Major hospitals designated as tertiary care facilities provide specialized healthcare, inpatient care, and serve as academic and teaching facilities. Because of the scope of community care tertiary hospitals provide, it is common for them to treat individuals from outside of their own Public Health region.
Additionally, KHSC numbers only include hospitalizations where the individuals are still positive for COVID-19, while KFL&A Public Health still includes the cases in their reporting as long as the individuals are still hospitalized with complications, but are no longer COVID-19-postive.
“What KFL&A does is look at the address and see that’s it’s someone in our Public Health region, and once they’re in hospital, they keep them on their list until they’re discharged,” Dr. Evans explained. “So, for example, let’s say there could be someone who got COVID-19 in October and hasn’t been a positive case, infection-wise, for a long time, but they’re still in hospital because they’ve suffered some longer-term consequences. They’d still be on the KFL&A numbers, but KHSC would have cleared them from our numbers.”
Dr. Evans acknowledged that it’s challenging to determine how to designate a case as being resolved, and that it is helpful to keep both sets of numbers in mind accordingly. “Some of the people in ICU could be not actively sick with COVID-19, but still on a ventilator because of the longer effects of an earlier infection. We have people in different stages of the illness. We may call them ‘recovered’, but are they recovered? This is where the perspective can be entirely different.”
Provincial reporting on ICU hospitalizations related to COVID-19, he noted, is based on individuals in ICU that are currently positive for the infection, and not on continued ICU stays from the after-effects of especially debilitating cases.

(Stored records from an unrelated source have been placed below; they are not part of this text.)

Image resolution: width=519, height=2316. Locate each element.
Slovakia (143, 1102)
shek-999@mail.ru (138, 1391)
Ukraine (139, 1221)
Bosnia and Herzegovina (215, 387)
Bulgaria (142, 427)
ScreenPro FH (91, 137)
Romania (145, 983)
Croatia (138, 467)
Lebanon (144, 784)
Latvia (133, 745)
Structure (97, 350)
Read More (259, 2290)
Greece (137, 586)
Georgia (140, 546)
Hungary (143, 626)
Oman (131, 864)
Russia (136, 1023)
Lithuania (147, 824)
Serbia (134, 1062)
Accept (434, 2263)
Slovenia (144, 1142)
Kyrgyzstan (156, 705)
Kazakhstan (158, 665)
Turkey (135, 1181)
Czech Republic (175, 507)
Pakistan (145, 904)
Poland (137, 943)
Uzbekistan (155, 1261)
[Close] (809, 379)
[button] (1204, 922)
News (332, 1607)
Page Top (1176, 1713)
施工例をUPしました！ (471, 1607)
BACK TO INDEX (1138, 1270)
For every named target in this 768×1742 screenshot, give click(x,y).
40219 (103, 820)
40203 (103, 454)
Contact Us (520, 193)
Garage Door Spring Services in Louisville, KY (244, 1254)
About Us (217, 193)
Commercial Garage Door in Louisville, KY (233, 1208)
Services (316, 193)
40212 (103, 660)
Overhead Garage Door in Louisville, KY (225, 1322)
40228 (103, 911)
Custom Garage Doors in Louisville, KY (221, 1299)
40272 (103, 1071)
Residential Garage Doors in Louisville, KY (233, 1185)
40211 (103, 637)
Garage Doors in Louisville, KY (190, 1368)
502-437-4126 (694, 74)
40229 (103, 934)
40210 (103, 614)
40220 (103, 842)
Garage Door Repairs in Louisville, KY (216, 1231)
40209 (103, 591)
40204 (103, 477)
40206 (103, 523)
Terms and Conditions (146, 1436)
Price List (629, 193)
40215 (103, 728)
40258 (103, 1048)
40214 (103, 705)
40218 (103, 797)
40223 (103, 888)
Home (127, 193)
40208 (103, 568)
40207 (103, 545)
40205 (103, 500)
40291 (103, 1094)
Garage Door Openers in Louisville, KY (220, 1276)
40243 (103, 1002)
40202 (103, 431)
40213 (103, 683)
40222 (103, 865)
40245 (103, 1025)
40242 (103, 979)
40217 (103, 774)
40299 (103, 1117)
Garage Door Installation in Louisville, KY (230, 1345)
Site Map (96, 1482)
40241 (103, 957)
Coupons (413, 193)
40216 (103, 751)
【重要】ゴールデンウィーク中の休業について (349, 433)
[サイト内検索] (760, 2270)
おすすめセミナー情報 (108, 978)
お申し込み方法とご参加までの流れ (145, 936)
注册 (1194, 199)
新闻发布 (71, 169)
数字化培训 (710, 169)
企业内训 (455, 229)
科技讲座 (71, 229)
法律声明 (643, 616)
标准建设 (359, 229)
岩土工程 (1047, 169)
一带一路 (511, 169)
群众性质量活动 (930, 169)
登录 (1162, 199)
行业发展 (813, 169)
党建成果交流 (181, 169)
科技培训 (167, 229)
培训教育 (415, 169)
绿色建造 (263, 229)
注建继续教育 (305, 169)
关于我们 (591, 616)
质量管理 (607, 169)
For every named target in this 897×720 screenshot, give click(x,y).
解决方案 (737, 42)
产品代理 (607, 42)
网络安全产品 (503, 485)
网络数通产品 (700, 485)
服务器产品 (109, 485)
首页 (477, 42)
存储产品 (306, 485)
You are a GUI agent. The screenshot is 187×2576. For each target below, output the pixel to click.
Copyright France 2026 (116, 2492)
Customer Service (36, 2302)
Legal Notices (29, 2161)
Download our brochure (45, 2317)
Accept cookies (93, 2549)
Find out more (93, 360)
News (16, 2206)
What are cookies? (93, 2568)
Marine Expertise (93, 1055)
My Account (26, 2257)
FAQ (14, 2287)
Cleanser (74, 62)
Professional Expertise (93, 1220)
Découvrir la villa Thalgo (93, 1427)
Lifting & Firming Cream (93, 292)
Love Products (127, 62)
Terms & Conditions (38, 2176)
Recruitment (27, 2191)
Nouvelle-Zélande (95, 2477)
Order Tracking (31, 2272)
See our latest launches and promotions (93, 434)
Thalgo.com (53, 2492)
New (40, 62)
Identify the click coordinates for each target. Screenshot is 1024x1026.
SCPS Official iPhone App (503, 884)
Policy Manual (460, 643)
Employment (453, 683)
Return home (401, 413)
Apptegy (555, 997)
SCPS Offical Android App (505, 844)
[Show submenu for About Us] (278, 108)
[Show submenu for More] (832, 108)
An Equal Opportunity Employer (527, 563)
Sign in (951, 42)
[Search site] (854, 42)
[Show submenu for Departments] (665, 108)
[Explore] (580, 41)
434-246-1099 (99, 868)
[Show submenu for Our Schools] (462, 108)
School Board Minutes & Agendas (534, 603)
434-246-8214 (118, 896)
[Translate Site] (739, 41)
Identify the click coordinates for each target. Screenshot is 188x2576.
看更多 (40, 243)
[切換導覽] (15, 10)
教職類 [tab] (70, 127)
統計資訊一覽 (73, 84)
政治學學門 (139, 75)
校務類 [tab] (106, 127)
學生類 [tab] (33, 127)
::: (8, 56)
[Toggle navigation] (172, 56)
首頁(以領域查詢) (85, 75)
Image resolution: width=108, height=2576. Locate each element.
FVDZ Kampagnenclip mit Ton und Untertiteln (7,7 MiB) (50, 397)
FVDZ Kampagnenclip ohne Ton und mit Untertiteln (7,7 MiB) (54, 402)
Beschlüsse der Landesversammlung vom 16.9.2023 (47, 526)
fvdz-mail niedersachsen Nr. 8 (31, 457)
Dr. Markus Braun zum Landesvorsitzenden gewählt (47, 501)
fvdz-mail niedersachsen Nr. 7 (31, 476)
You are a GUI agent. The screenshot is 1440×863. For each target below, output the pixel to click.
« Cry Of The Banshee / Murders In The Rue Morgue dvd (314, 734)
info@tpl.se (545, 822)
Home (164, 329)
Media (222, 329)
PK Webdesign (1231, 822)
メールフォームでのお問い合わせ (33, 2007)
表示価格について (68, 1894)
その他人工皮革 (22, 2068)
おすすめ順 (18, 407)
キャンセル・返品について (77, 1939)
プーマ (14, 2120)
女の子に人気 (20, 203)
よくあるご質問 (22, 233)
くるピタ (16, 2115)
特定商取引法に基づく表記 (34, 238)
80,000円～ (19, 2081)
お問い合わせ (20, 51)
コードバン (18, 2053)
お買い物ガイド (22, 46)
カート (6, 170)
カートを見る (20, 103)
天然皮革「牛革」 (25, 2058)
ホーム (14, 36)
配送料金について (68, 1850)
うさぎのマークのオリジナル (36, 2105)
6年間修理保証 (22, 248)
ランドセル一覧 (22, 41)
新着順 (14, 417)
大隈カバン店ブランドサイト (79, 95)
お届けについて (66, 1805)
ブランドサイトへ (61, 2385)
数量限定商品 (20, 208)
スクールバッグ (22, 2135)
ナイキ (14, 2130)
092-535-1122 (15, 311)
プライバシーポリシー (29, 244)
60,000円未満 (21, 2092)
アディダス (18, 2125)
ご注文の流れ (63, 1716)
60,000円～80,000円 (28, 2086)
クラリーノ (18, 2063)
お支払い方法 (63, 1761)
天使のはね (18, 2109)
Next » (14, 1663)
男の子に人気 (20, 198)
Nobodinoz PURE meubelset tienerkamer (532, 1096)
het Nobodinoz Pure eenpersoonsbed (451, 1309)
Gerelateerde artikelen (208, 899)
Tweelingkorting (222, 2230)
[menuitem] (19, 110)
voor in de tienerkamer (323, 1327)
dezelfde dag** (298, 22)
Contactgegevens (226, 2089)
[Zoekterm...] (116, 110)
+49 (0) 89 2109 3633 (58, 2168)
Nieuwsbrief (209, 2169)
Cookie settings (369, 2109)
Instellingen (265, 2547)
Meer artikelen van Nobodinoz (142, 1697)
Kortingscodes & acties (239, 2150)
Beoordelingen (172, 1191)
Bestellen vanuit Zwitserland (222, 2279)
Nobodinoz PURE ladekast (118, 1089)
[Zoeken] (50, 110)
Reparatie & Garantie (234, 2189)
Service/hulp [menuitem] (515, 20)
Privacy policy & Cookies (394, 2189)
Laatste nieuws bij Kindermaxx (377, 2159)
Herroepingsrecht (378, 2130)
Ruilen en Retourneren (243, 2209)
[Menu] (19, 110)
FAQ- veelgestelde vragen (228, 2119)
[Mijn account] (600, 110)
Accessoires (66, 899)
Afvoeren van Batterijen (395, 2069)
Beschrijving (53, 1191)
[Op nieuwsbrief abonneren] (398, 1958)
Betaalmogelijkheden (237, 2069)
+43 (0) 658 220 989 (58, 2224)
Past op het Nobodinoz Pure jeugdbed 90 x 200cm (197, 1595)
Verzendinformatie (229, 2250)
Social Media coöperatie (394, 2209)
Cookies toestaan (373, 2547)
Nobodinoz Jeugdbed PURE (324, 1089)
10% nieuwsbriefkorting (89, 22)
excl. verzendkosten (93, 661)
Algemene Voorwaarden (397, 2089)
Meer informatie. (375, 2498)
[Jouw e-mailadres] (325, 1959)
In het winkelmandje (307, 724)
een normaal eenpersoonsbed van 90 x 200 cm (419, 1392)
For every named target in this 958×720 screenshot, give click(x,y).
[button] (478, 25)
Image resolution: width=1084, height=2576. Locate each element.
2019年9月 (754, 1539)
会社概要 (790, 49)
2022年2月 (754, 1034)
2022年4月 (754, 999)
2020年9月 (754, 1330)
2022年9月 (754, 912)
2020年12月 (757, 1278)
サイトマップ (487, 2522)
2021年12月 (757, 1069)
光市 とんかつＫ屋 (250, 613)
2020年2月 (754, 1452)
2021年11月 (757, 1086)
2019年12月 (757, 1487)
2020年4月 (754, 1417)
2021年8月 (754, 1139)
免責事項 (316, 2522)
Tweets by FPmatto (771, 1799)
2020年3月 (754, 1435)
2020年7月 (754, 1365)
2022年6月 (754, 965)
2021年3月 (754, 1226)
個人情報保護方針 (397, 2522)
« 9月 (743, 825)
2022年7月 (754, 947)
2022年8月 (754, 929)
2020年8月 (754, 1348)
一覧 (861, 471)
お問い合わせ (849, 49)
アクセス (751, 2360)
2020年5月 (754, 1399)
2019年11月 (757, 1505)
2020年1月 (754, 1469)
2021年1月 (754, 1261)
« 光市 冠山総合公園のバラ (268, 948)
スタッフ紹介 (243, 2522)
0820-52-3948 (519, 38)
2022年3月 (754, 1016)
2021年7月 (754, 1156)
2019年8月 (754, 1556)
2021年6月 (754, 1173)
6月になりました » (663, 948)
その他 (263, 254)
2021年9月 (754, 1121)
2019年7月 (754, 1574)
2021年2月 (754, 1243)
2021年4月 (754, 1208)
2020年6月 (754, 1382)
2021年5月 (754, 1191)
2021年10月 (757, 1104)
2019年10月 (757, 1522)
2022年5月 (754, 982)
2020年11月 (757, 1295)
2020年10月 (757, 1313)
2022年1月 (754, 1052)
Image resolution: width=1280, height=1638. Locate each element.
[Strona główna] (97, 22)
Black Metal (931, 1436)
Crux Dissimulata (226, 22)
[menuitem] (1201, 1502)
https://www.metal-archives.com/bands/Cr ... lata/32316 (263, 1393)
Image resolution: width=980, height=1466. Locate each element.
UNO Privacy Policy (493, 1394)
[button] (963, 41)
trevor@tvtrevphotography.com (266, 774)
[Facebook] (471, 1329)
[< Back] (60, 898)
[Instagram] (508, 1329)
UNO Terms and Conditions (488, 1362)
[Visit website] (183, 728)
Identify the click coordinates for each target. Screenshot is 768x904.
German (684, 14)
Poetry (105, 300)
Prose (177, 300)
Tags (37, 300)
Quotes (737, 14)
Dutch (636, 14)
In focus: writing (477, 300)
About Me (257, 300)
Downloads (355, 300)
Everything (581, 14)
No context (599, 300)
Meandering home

On an even broader level, Dr. Evans noted that numbers reported from international sources are also going to reflect what their own region has determined is the best method for reporting.
“In England, during the onset of the Delta variant, the British government was publishing data on case numbers and hospitalization rates, and we were all looking at this saying, ‘this is awful, Delta is awful.’ And we learned that their reporting is approached differently than ours is. In England, anyone who comes to the emergency department is counted as a hospital admission, which is not the same here,” Dr. Evans explained.
“Also, they were testing everyone for COVID-19, regardless of what they came to the hospital for. So, when someone who, say, broke their ankle, came in for treatment, and in the process was also tested for COVID-19 and the test came back positive, they were counted as a hospital admission for COVID-19, even though their actual COVID-19 symptoms themselves would not have brought them to the hospital. But for their reporting methods, this was accurate and was well-understood in their context; it’s just very different from how it would be approached here.”
“It’s a global transparency thing, and we need to keep in mind what each reporting source is being transparent about,” he added. “Everything is about perspective, and it depends what lens you’re looking through, and being aware of the lens that the reporting source was using, as well.”
Dr. Evans was cautiously optimistic about the current status of KHSC facilities. “So far, we’ve been very fortunate; we’ve had no major issues with availability of beds or staffing, but of course that can change so quickly. At the moment, we’re okay as we come up to the new year, but we’ll have to see what the early part of January is going to look like to get a sense of how that mid-winter period is going to go.”